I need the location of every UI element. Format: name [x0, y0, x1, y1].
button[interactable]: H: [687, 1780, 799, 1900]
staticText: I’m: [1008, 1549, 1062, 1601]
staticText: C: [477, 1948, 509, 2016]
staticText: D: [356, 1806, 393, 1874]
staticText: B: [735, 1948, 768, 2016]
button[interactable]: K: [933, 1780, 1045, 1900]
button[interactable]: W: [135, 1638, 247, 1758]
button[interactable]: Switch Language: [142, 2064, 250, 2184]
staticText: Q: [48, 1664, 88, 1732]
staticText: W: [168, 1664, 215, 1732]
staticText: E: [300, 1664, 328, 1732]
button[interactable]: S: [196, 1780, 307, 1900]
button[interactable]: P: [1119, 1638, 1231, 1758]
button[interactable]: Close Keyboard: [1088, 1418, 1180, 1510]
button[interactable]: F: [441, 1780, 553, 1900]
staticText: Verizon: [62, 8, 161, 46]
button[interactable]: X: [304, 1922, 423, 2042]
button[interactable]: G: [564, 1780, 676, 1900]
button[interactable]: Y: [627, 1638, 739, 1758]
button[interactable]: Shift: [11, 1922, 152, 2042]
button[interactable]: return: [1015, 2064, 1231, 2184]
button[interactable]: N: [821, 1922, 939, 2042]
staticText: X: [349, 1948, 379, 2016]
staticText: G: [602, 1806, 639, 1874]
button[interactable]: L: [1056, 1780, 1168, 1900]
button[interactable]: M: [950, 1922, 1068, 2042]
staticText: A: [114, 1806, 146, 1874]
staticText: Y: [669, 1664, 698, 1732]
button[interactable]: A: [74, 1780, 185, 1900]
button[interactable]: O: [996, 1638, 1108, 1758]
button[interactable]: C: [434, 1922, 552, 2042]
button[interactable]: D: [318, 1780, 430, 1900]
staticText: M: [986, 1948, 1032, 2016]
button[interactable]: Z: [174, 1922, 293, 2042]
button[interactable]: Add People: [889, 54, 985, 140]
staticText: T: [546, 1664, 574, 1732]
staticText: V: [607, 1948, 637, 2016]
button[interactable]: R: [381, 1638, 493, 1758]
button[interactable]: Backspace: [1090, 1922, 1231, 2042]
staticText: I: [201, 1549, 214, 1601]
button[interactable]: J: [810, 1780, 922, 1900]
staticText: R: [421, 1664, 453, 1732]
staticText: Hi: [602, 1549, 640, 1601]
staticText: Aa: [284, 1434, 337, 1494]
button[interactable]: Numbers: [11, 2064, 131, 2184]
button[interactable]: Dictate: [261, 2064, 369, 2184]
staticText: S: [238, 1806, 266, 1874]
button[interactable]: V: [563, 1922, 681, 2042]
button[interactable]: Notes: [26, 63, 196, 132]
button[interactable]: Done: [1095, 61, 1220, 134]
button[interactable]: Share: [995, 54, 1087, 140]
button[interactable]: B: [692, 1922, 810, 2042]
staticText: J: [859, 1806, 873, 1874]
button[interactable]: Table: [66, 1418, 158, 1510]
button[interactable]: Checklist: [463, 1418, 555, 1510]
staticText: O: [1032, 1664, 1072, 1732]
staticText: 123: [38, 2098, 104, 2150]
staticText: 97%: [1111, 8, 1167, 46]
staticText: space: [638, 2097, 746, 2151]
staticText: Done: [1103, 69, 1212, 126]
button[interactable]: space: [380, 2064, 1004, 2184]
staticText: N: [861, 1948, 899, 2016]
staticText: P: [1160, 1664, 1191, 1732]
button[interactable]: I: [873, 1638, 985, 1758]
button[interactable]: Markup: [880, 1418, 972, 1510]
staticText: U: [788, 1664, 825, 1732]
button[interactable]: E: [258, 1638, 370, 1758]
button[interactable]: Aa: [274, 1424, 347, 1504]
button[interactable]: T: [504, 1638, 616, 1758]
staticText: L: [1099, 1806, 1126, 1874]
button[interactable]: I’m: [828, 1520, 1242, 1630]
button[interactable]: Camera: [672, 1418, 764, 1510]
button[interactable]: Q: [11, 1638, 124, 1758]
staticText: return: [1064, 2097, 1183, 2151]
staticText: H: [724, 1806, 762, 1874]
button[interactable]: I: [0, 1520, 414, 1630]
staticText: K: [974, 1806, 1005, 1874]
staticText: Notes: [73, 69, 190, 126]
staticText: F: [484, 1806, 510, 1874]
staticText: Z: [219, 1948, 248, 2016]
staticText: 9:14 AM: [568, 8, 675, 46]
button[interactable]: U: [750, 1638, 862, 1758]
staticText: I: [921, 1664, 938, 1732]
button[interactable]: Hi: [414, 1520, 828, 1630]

PROBLEM REQUIREMENTS ▸ I'd like the entries above reproduced in full, exactly as they stand.

ANSWER ▸
I need the location of every UI element. Format: name [x0, y0, x1, y1].
button[interactable]: H: [687, 1780, 799, 1900]
staticText: I’m: [1008, 1549, 1062, 1601]
staticText: C: [477, 1948, 509, 2016]
staticText: D: [356, 1806, 393, 1874]
staticText: B: [735, 1948, 768, 2016]
button[interactable]: K: [933, 1780, 1045, 1900]
button[interactable]: W: [135, 1638, 247, 1758]
button[interactable]: Switch Language: [142, 2064, 250, 2184]
staticText: Q: [48, 1664, 88, 1732]
staticText: W: [168, 1664, 215, 1732]
staticText: E: [300, 1664, 328, 1732]
button[interactable]: S: [196, 1780, 307, 1900]
button[interactable]: P: [1119, 1638, 1231, 1758]
button[interactable]: Close Keyboard: [1088, 1418, 1180, 1510]
button[interactable]: F: [441, 1780, 553, 1900]
staticText: Verizon: [62, 8, 161, 46]
button[interactable]: X: [304, 1922, 423, 2042]
button[interactable]: G: [564, 1780, 676, 1900]
button[interactable]: Y: [627, 1638, 739, 1758]
button[interactable]: Shift: [11, 1922, 152, 2042]
button[interactable]: return: [1015, 2064, 1231, 2184]
button[interactable]: N: [821, 1922, 939, 2042]
staticText: X: [349, 1948, 379, 2016]
staticText: G: [602, 1806, 639, 1874]
button[interactable]: L: [1056, 1780, 1168, 1900]
button[interactable]: M: [950, 1922, 1068, 2042]
staticText: A: [114, 1806, 146, 1874]
staticText: Y: [669, 1664, 698, 1732]
button[interactable]: A: [74, 1780, 185, 1900]
button[interactable]: O: [996, 1638, 1108, 1758]
button[interactable]: C: [434, 1922, 552, 2042]
button[interactable]: D: [318, 1780, 430, 1900]
staticText: M: [986, 1948, 1032, 2016]
button[interactable]: Z: [174, 1922, 293, 2042]
button[interactable]: Add People: [889, 54, 985, 140]
staticText: T: [546, 1664, 574, 1732]
staticText: V: [607, 1948, 637, 2016]
button[interactable]: R: [381, 1638, 493, 1758]
button[interactable]: Backspace: [1090, 1922, 1231, 2042]
staticText: I: [201, 1549, 214, 1601]
button[interactable]: J: [810, 1780, 922, 1900]
staticText: R: [421, 1664, 453, 1732]
staticText: Hi: [602, 1549, 640, 1601]
staticText: Aa: [284, 1434, 337, 1494]
button[interactable]: Numbers: [11, 2064, 131, 2184]
button[interactable]: Dictate: [261, 2064, 369, 2184]
staticText: S: [238, 1806, 266, 1874]
button[interactable]: V: [563, 1922, 681, 2042]
button[interactable]: Notes: [26, 63, 196, 132]
button[interactable]: Done: [1095, 61, 1220, 134]
button[interactable]: Share: [995, 54, 1087, 140]
button[interactable]: B: [692, 1922, 810, 2042]
staticText: J: [859, 1806, 873, 1874]
button[interactable]: Table: [66, 1418, 158, 1510]
button[interactable]: Checklist: [463, 1418, 555, 1510]
staticText: O: [1032, 1664, 1072, 1732]
staticText: 123: [38, 2098, 104, 2150]
staticText: 97%: [1111, 8, 1167, 46]
staticText: space: [638, 2097, 746, 2151]
staticText: Done: [1103, 69, 1212, 126]
button[interactable]: space: [380, 2064, 1004, 2184]
staticText: N: [861, 1948, 899, 2016]
staticText: P: [1160, 1664, 1191, 1732]
button[interactable]: I: [873, 1638, 985, 1758]
button[interactable]: Markup: [880, 1418, 972, 1510]
staticText: U: [788, 1664, 825, 1732]
button[interactable]: E: [258, 1638, 370, 1758]
button[interactable]: Aa: [274, 1424, 347, 1504]
button[interactable]: T: [504, 1638, 616, 1758]
staticText: L: [1099, 1806, 1126, 1874]
button[interactable]: I’m: [828, 1520, 1242, 1630]
button[interactable]: Camera: [672, 1418, 764, 1510]
button[interactable]: Q: [11, 1638, 124, 1758]
staticText: return: [1064, 2097, 1183, 2151]
staticText: H: [724, 1806, 762, 1874]
button[interactable]: I: [0, 1520, 414, 1630]
staticText: K: [974, 1806, 1005, 1874]
staticText: Notes: [73, 69, 190, 126]
staticText: F: [484, 1806, 510, 1874]
staticText: Z: [219, 1948, 248, 2016]
staticText: 9:14 AM: [568, 8, 675, 46]
button[interactable]: U: [750, 1638, 862, 1758]
staticText: I: [921, 1664, 938, 1732]
button[interactable]: Hi: [414, 1520, 828, 1630]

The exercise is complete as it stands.